__ASSIGNMENT__. What should come back is the data below, word for word, minus any picture.
══ INPUT FOR THIS TASK ══
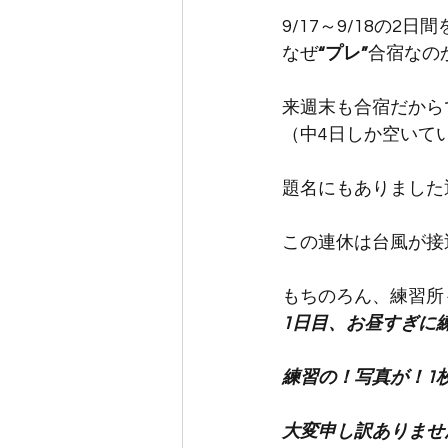
9/17～9/18の
なぜ
“プレ”
合宿なの
来週末も合宿だから
（中4日しか空いて
題名にもありました
この連休は台風が接
もちのろん、練習所
1日目、お昼すぎに
練習の！写真が！1
大変申し訳ありませ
═══
__TASK SOLUTION__.
9/17～9/18の
なぜ
“プレ”
合宿なの
来週末も合宿だから
（中4日しか空いて
題名にもありました
この連休は台風が接
もちのろん、練習所
1日目、お昼すぎに
練習の！写真が！1
大変申し訳ありませ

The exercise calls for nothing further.